En efecto, como dice Elena Anníbali Rapsodia descontenta “plantea, ya desde el título, la pasión –en tanto afecto, sentimiento- que ordenará el ánimo de todos los textos. Un canto triste, un canto falto de alegría, o quizá la alegría como un terreno despojado, un vacío. Se acusa una falta”. Pero a pesar de ello –“todo es canto grave / en este mundo estrecho”-, el volumen cierra con un “trascendemos al dolor, con el alma rota, somos // el canto del ave fénix, su rapsodia descontenta”.
Ya en el terreno de la prosa –pero lindante con la poesía- nos encontramos con La Noche que se recostó en la memoria de Patricio Raffo. Además de codirigir el sello CR conjuntamente con Marcelo Cutró –con quien publicó La edad del mar-, este autor lleva publicado Restos inexplicables, Dios hembra, Otro pasto y El ritual del adiós.
En estos textos Raffo reafirma que el modo en que sondea la belleza en la palabra es a través del registro del amor y –en un mismo plano- el del recuerdo. No es casual que sean estos los versos que abran el libro: “La memoria es un cielo. / La memoria es un cielo tan hermoso / como interminable”.
La excusa, en este caso, es un viaje a Italia a la búsqueda de un amor y el recorrido que emprende con esa mujer –y decimos la “excusa”, porque el mismo Raffo se encarga de decir varias veces que “este no es un libro de viajes”-.
Con el “corazón roto” –aclara el autor que de modo literal- se lanza a la búsqueda de la mujer amada. “¿Quién no ha buscado, alguna vez, a la persona amada, a la intemperie de uno mismo? Cuando uno está buscando a quien ama, se está a la intemperie de uno mismo. Y no hay intemperie mayor que la de uno mismo. Esa fragilidad”.
Y así podemos emprender este recorrido, atisbar y participar esa intimidad de los amantes –que en este caso no es la intimidad carnal-, y podemos condolernos del final –porque por algo estamos transitando un recuerdo-.
“Reclinado en mi sillón de escribir, una vez más cierro los ojos. Cierro los ojos para que se abra la noche que se recostó en la memoria. Y, en esa oscuridad de ojos cerrados, la noche que se recostó en la memoria se ilumina”. Y el producto de ese ejercicio es esta obra.

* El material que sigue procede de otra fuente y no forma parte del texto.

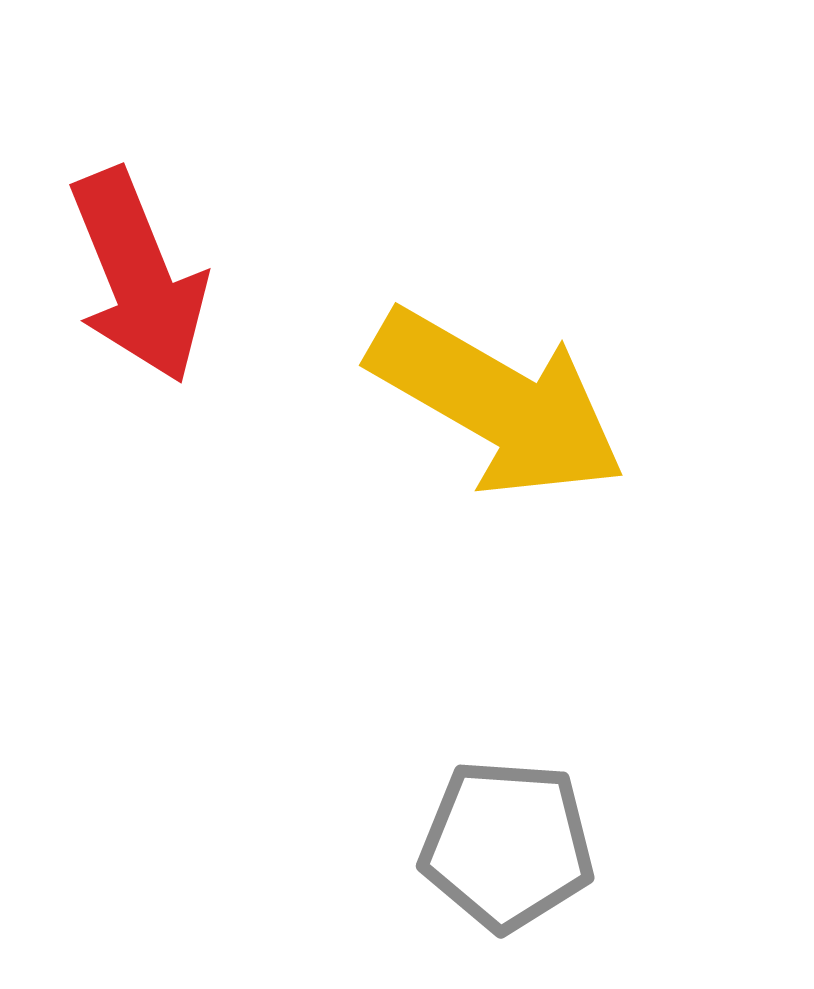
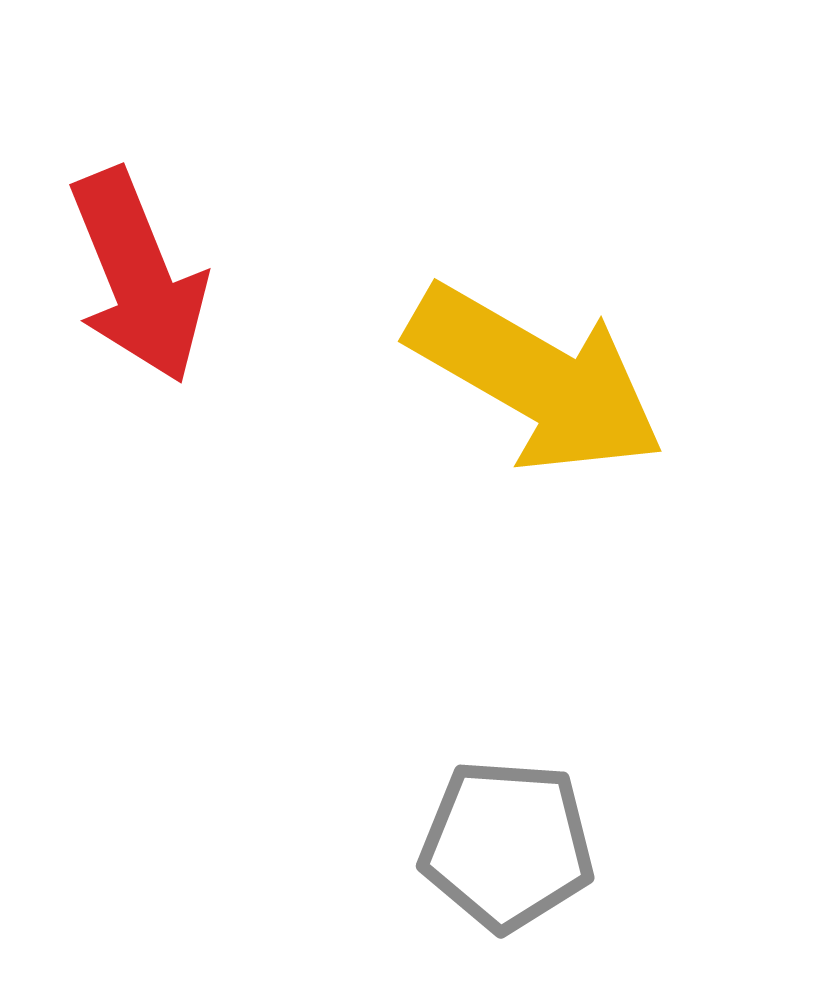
yellow arrow: moved 39 px right, 24 px up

Como bien dice Marcelo Cutró, “el autor utiliza con puntual elegancia, distintas iluminaciones para registrar escenas inolvidables, en lugares precisos y preciosos, ofreciéndonos un mediometraje de altísima emoción, con una nitidez fuera de lo común”.
Y finalmente un consagrado como Jorge Isaías, oriundo de Los Quirquinchos pero viviendo desde hace largos años ya en Rosario, con cuarenta libros publicados, entre poesía, narrativa y ensayo, de entre los que destacan Crónica gringa, Oficios de Abdul, El sentir de la llanura y Las calandrias de Juanele, presenta en La camiseta celeste una nueva serie de crónicas poéticas.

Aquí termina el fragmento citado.